I'll remind everybody that this bill actually cuts the supplement. Do you think I want to support a bill that cuts the supplement? Not really. I moved an amendment to keep it where it was, at $550 a fortnight. But we're supporting it because we don't want to see people going into Christmas and New Year having to survive on 40 bucks a day. So I'm sucking it up, as are the Australian Greens, when what I'd like to do is knock it back into the ballpark and make you come back with some better payments. That's what we want. We want a permanent increase to JobSeeker.

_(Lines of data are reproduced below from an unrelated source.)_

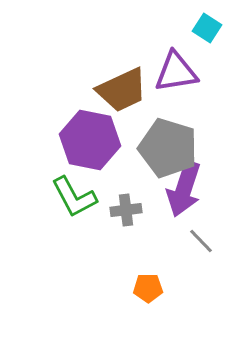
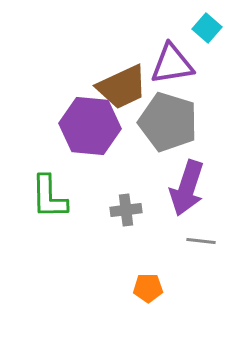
cyan square: rotated 8 degrees clockwise
purple triangle: moved 4 px left, 8 px up
brown trapezoid: moved 3 px up
purple hexagon: moved 14 px up; rotated 6 degrees counterclockwise
gray pentagon: moved 26 px up
purple arrow: moved 3 px right, 1 px up
green L-shape: moved 25 px left; rotated 27 degrees clockwise
gray line: rotated 40 degrees counterclockwise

So it breaks my heart that we're having to sit here to support a bill that I know will make people live in poverty if they're trying to survive on this. We know it's dropping people down to below the poverty line as we come up to Christmas. Happy Christmas! We know that the January period is one of those periods when essential services, emergency relief and financial counselling are in demand, yet the government are cutting the supplement. They dress it up in fancy words: 'No, we're extending it, because it was going to run out.' No. Australians know that, come 1 January, the money in their pockets will be reduced by another 100 bucks. As we run up to March, when people are going to start not being able to pay their rent and they're going to start having to default, we are going to have a problem here. We still don't know what's going to happen with the pandemic. We still don't know what's happening with the vaccine. We don't know the future, which is the point the government's made. Yet what you're doing is cutting off an option to give the minister the power to deal with a situation that may arise.

The government knows that we are not going to deny people money in the run-up to Christmas and into next year. We can't possibly. It's inconceivable that we would not support at least some money going to those people in Australia doing it tough. This is an appalling way to treat this Senate. It was a very reasonable amendment. We supported it because it was a reasonable amendment, and it's appalling for the other place to just kick it back. The Prime Minister has effectively kicked sand in our faces—that's what it's about—while they do over so many Australians by dropping them into poverty. Australians who are trying to survive on it will be thinking about that over Christmas: 'How are we going to make our rent payments? How are we going to pay the mortgage? How are we going to continue to put food on the table?' They'll start going without medications and skipping meals again, like they used to on the 40 bucks a week that JobSeeker was. People will be living in poverty. Over a million children will be dropped into poverty or further into poverty.